Introduction
In this post, we present an introductory example using Apache Pinot to ingest an Apache Kafka stream. This is an introductory post that builds upon existing Apache Pinot material from the official trainings and documentation. The purpose here is not just to rehash what is in the official docs, but a preparation for a second part. The idea, is to adapt the official examples to this end. Moreover, when I tried to run these examples, I had some extra ideas in how to better present the material. Part of the presented setup is also based on yet another Apache Pinot example in a complementary series of lectures that is written for Javascript. Our focus here is Python. Here are the two references I used
- Lecture 4 (https://github.com/startreedata/learn/tree/main/pinot-advanced/04-stream-ingestion). It is a series of advanced Pinot usage from Startree. I Ported the JS example to Python.
- Updated continuously Streamlit example
Another purpose of this introduction is to document my learning process so as to use it later as a reference or personal notes. Consequently the coherence of the material presented is of paramount importance.
For a formal introduction to Apache Pinot, the excellent playlists below are highly recommended.
Apache Pinot 101
Apache Pinot 201
Let's start our journey.
Booting up setup and running our first streaming session
Our setup is completely local. We will use exclusively Podman. All the executions are done on Windows 11 using Command Prompt terminals under VScodium. You might need to apply some minor changes for your environment (if any).

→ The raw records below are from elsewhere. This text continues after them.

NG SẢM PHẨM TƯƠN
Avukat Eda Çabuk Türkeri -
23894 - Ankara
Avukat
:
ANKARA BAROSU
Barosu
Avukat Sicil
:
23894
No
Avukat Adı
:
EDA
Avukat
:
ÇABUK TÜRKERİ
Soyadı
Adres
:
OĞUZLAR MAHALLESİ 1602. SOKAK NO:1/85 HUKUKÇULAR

The docker compose file is mostly covered here . We just added a .env file for convenience.
podman compose up -d
This starts an Apache Kafka single-node cluster and an Apache Pinot cluster with one Controller, one Broker and one Server nodes. More on this later. You can visit the Apache Pinot Controller UI here.

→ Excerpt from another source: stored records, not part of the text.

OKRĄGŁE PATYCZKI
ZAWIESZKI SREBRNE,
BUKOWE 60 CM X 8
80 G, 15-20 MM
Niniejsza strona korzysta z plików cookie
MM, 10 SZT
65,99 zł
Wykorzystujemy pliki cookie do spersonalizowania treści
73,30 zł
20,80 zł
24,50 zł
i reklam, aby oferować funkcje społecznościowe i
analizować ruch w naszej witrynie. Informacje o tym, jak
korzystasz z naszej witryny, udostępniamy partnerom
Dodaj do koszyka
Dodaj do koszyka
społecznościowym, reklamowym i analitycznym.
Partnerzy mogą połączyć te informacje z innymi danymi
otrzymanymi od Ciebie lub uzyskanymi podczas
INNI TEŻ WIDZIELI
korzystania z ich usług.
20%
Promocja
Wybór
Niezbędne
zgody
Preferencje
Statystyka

Having started Apache Kafka and Apache Pinot we need to push some data to Apache Kafka and link Apache Pinot to Apache Kafka through a streaming table. As in both references, we will use Wikipedia page edits event stream as a data source. Every page edit on Wikipedia is recorded as a event. There are many page edits throughout the world in an ever increasing body of knowledge on Wikipedia. This happens, literally continuously and such activity can be modeled as an event source. This event is made public in the following url https://stream.wikimedia.org/v2/stream/recentchange and people can visit it with their browser and see these events. Obviously, the typical web surfer is not interested in this overwhelming, ever growing list of repetitive JSON context. It is so large that one has to resort to Data Analytics methods, so as to make sense. Moreover, this event stream is not structured in a way to convey meaning as a typical web page. On the contrary, methods of Data Engineering are necessary to capture it in a streaming table (Apache Spark terminology is used here), do whatever data transformations are necessary and then make it available to a Data Analytics system for visualizing the different aspects.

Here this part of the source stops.